The main component of the Company’s earnings is net interest income, which is the difference between the interest and fees earned on loans and investments and the interest paid for deposits and borrowed funds. The net interest margin is net interest income expressed as a percentage of average earning assets. The primary concerns in managing net interest income are the volume, mix and repricing of assets and liabilities.

Net interest income was $8,602 and $24,729 for the three and nine months ended September 30, 2021, respectively, as compared to $8,906 and $24,641 for the same respective time periods in 2020.

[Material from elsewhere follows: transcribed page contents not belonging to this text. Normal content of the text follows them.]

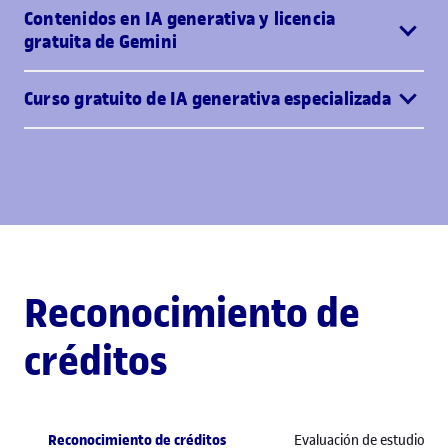
Contenidos en IA generativa y licencia
gratuita de Gemini
Curso gratuito de IA generativa especializada
Reconocimiento de
créditos
Reconocimiento de créditos
Evaluación de estudios pr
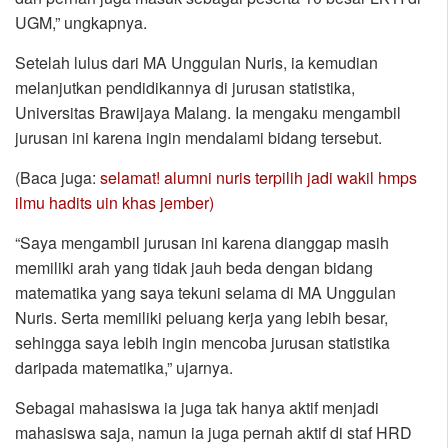
UGM,” ungkapnya.
Setelah lulus dari MA Unggulan Nuris, ia kemudian
melanjutkan pendidikannya di jurusan statistika,
Universitas Brawijaya Malang. Ia mengaku mengambil
jurusan ini karena ingin mendalami bidang tersebut.
(Baca juga:
selamat! alumni nuris terpilih jadi wakil hmps
ilmu hadits uin khas jember)
“Saya mengambil jurusan ini karena dianggap masih
memiliki arah yang tidak jauh beda dengan bidang
matematika yang saya tekuni selama di MA Unggulan
Nuris. Serta memiliki peluang kerja yang lebih besar,
sehingga saya lebih ingin mencoba jurusan statistika
daripada matematika,” ujarnya.
Sebagai mahasiswa ia juga tak hanya aktif menjadi
mahasiswa saja, namun ia juga pernah aktif di staf HRD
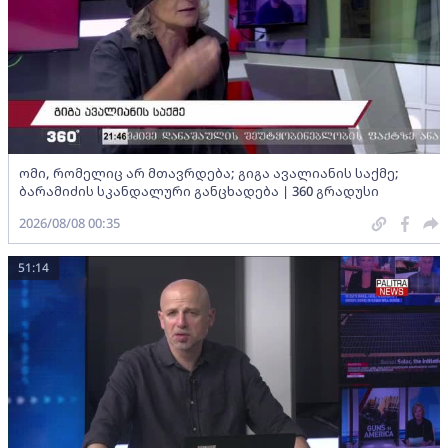
ომი, რომელიც არ მთავრდება; გიგა ავალიანის საქმე;
ბარამიძის სკანდალური განცხადება | 360 გრადუსი
2026/08/08 00:35
51:14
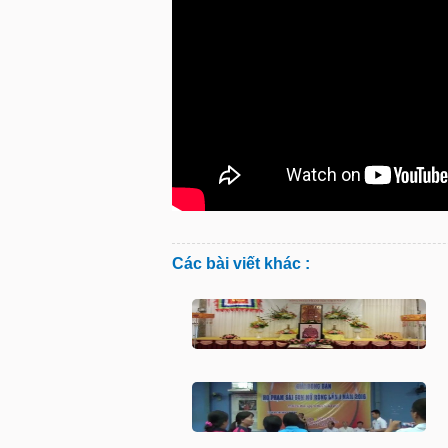
Các bài viết khác :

The annualized net interest margin was 2.53% for the nine months ended September 30, 2021 compared to 2.76% for the corresponding period of 2020. The decrease in net interest margin for the nine months ended September 30, 2021, when compared to the same period in 2020, was mainly due to the historical low mortgage interest rates increasing prepayments on mortgage-backed securities. Prepayments on mortgage-backed securities decreased the yield on taxable securities by 95 basis points (“bps”) to 76 bps at September 30, 2021 compared to 171 bps in 2020. However, the Company was able to offset this decline in yield on mortgage-backed securities by lowering the cost of cost funds to 51 bps for the nine months ended September 30, 2021 compared to 81 bps for the same period in 2020.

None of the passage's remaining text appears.